Grace Letteridge shook her head vehemently, but her mouth had tightened.

“Who was the young man?” he persisted.

But she was already collecting the tea things and carrying them out to the kitchen, effectively closing the subject.

He followed her through the house.

“I even know the name,” he told her as she set the tray on the kitchen table, her back to him. “It was Robert Baylor—”

She whirled so quickly he wasn’t prepared, couldn’t even defend himself. Her right hand slapped him so hard across the face that he saw pinpoints of light dancing in front of his eyes.

“Don’t ever say his name to me, do you hear? Don’t you ever dare!”

And before he could prevent it, she was out of the room and going up the stairs where he couldn’t follow her.

Rutledge stood there in the kitchen, his face stinging and his own anger mounting.

“You shouldna’ ha’ pressed her sae hard. No’ if the young man was hers.”

“If it was Robert Baylor who seduced Emma Mason, why does she feel so strongly that it was Hensley who killed the girl?”

But then there was no proof that Emma had been seduced. She could just as easily have fought Baylor off. Especially if the attack had been a trial balloon, as it were. A test to see whether this very pretty girl was willing or not.

Hensley, on the other hand, hearing about what appeared to be a successful seduction, might well have tried his own luck, and when Emma threatened to tell her grandmother, rid himself of the girl and the problem.

Then why had Hensley even brought up what Constable Markham thought he’d seen?

Because, Rutledge realized, Robert Baylor was safely dead in France and couldn’t deny it. And Hensley had quietly managed to shift suspicion to Grace Letteridge.

Hensley was clever. He’d escaped one black mark against his name in London. He couldn’t have risked a second one here, particularly not laying hands on a young girl whose grandmother was connected to the Harkness family.

Was that a strong enough motive for the first murder?

Emma’s?

Bowles had given the constable a second chance, allowing him to redeem himself in the backwaters of Northamptonshire.
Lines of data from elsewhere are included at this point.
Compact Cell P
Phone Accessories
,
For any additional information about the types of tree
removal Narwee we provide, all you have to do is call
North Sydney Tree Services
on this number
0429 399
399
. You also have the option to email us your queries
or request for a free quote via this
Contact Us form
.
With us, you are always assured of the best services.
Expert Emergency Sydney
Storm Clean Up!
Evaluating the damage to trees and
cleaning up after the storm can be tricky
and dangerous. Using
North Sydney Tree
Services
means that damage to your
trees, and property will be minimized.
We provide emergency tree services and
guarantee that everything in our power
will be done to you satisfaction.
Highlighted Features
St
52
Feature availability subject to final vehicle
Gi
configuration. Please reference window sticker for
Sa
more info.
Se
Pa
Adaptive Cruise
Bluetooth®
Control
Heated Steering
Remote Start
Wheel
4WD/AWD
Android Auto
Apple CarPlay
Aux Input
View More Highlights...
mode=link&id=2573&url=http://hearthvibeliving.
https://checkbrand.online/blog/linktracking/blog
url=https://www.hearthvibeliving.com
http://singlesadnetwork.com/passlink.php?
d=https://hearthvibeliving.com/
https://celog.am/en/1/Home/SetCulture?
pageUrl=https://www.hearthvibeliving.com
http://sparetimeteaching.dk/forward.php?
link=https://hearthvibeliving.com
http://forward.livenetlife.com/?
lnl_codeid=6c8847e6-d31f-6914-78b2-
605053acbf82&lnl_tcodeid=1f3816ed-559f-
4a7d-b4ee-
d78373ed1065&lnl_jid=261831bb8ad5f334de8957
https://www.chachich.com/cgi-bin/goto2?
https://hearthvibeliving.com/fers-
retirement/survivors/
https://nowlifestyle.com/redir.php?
But even Bowles would quickly wash his hands of Hensley if there was a raging scandal of that nature.

Chief Superintendent Bowles valued his title and his position more than he valued a subordinate.

Rutledge had the feeling that the disconnected bits and pieces were beginning to make more sense.
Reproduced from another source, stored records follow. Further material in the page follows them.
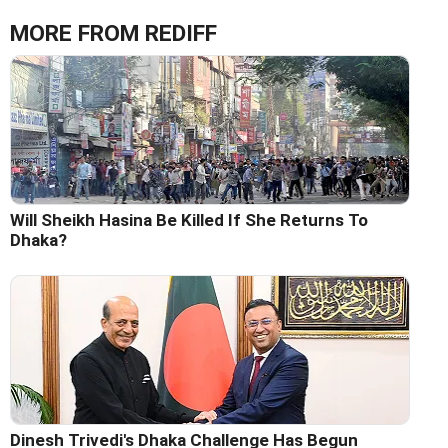
MORE FROM REDIFF
Will Sheikh Hasina Be Killed If She Returns To
Dhaka?
Dinesh Trivedi's Dhaka Challenge Has Begun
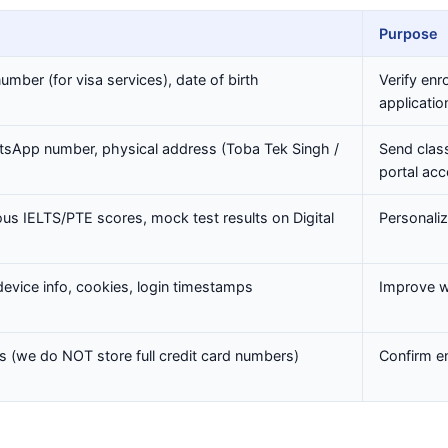
Purpose
mber (for visa services), date of birth
Verify enr
applicatio
sApp number, physical address (Toba Tek Singh /
Send class
portal ac
ious IELTS/PTE scores, mock test results on Digital
Personali
device info, cookies, login timestamps
Improve w
Ds (we do NOT store full credit card numbers)
Confirm en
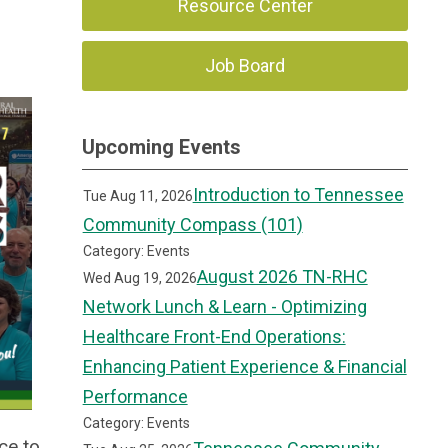
Resource Center
Job Board
Upcoming Events
Introduction to Tennessee
Tue Aug 11, 2026
Community Compass (101)
Category: Events
August 2026 TN-RHC
Wed Aug 19, 2026
Network Lunch & Learn - Optimizing
Healthcare Front-End Operations:
Enhancing Patient Experience & Financial
Performance
Category: Events
ce to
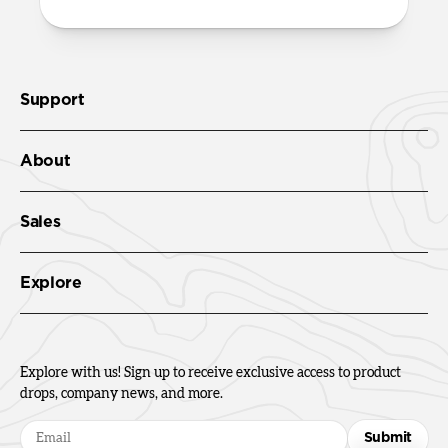
Support
About
Sales
Explore
Explore with us! Sign up to receive exclusive access to product
drops, company news, and more.
Submit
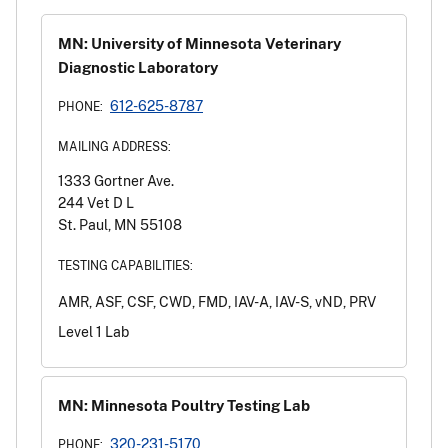
MN: University of Minnesota Veterinary
Diagnostic Laboratory
612-625-8787
PHONE:
MAILING ADDRESS:
1333 Gortner Ave.
244 Vet D L
St. Paul, MN 55108
TESTING CAPABILITIES:
AMR, ASF, CSF, CWD, FMD, IAV-A, IAV-S, vND, PRV
Level 1 Lab
MN: Minnesota Poultry Testing Lab
320-231-5170
PHONE:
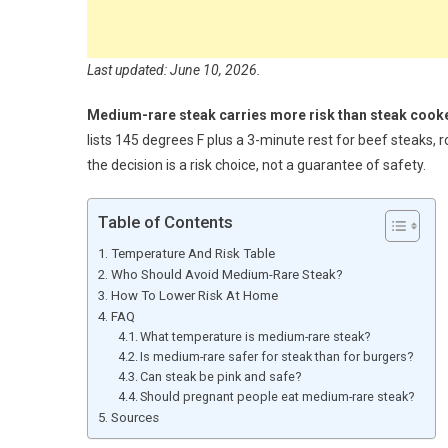
Last updated: June 10, 2026.
Medium-rare steak carries more risk than steak cooke
lists 145 degrees F plus a 3-minute rest for beef steaks,
the decision is a risk choice, not a guarantee of safety.
Table of Contents
Temperature And Risk Table
Who Should Avoid Medium-Rare Steak?
How To Lower Risk At Home
FAQ
What temperature is medium-rare steak?
Is medium-rare safer for steak than for burgers?
Can steak be pink and safe?
Should pregnant people eat medium-rare steak?
Sources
But what about the second attempt at murder? Hensley’s own?

Rutledge had made an enemy of Grace Letteridge, bringing up Robert Baylor’s name. And if she’d shot Hensley in revenge for what she believed he’d done to Emma, Rutledge realized he’d better be watching his own back.

Then where exactly did the relationship between Robert Baylor and Grace Letteridge fit into this picture?

21

In late afternoon, Rutledge walked to The Oaks and re - ceived a chilly reception from Keating.
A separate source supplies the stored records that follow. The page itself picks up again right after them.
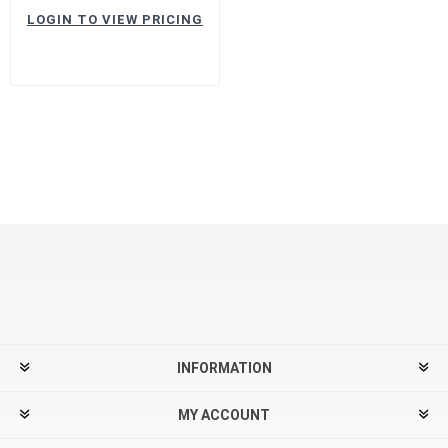
LOGIN TO VIEW PRICING
INFORMATION
MY ACCOUNT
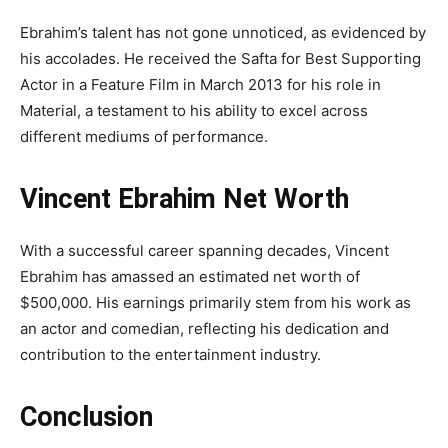
Ebrahim’s talent has not gone unnoticed, as evidenced by
his accolades. He received the Safta for Best Supporting
Actor in a Feature Film in March 2013 for his role in
Material, a testament to his ability to excel across
different mediums of performance.
Vincent Ebrahim Net Worth
With a successful career spanning decades, Vincent
Ebrahim has amassed an estimated net worth of
$500,000. His earnings primarily stem from his work as
an actor and comedian, reflecting his dedication and
contribution to the entertainment industry.
Conclusion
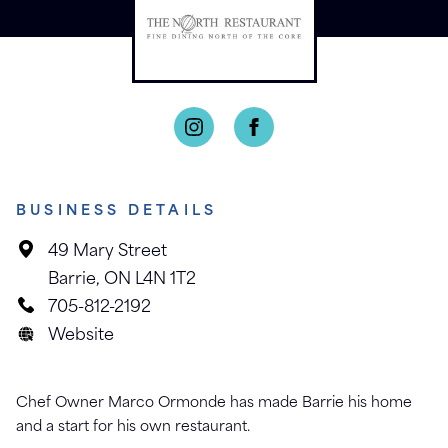
BUSINESS DETAILS
49 Mary Street
Barrie, ON L4N 1T2
705-812-2192
Website
Chef Owner Marco Ormonde has made Barrie his home
and a start for his own restaurant.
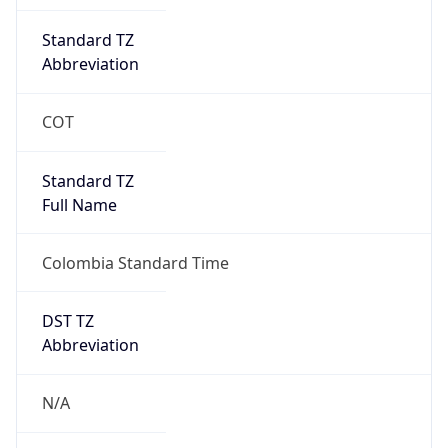
DST Savings
0
DST Exists
false
Powered by Time Zone data
UserAgent Info
Copy JSON
User Agent
String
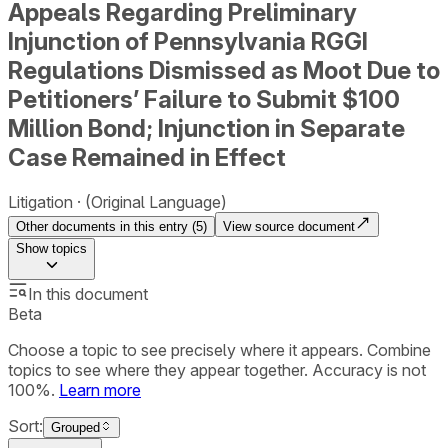
Appeals Regarding Preliminary
Injunction of Pennsylvania RGGI
Regulations Dismissed as Moot Due to
Petitioners’ Failure to Submit $100
Million Bond; Injunction in Separate
Case Remained in Effect
Litigation
(Original Language)
Other documents in this entry (
5
)
View source document
Show
topics
In this document
Beta
Choose a topic to see precisely where it appears. Combine
topics to see where they appear together. Accuracy is not
100%.
Learn more
Sort:
Grouped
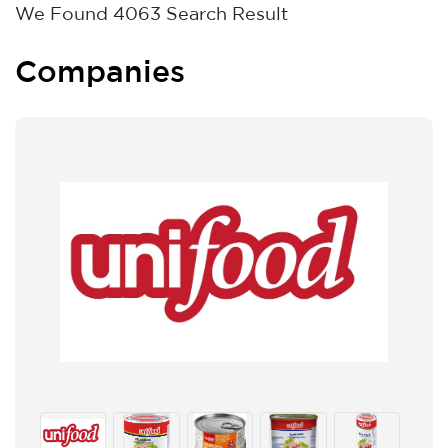
We Found
4063
Search Result
Companies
“When am I to have my barmaid back again?”

“It won’t be long. Towson is showing improvement.”

“What brings you to my door? I’ve nothing more to say to you.”

“I’ve come to speak to one of your guests. Mrs. Channing. Is there a parlor where we can speak privately?”

“You’re not to upset her,” Keating told him belligerently. “Not under my roof.”

Surprised by such unexpected protectiveness, Rutledge said, “I’ve come to ask a favor of her. Not badger her.”

Hamish said, “She has befuddled him.”

Keating went away to speak to her and after several minutes returned to conduct Rutledge to a small but pretty sitting room done up in cream and gold, as if Keating had followed the existing color scheme when he repainted the room for his use.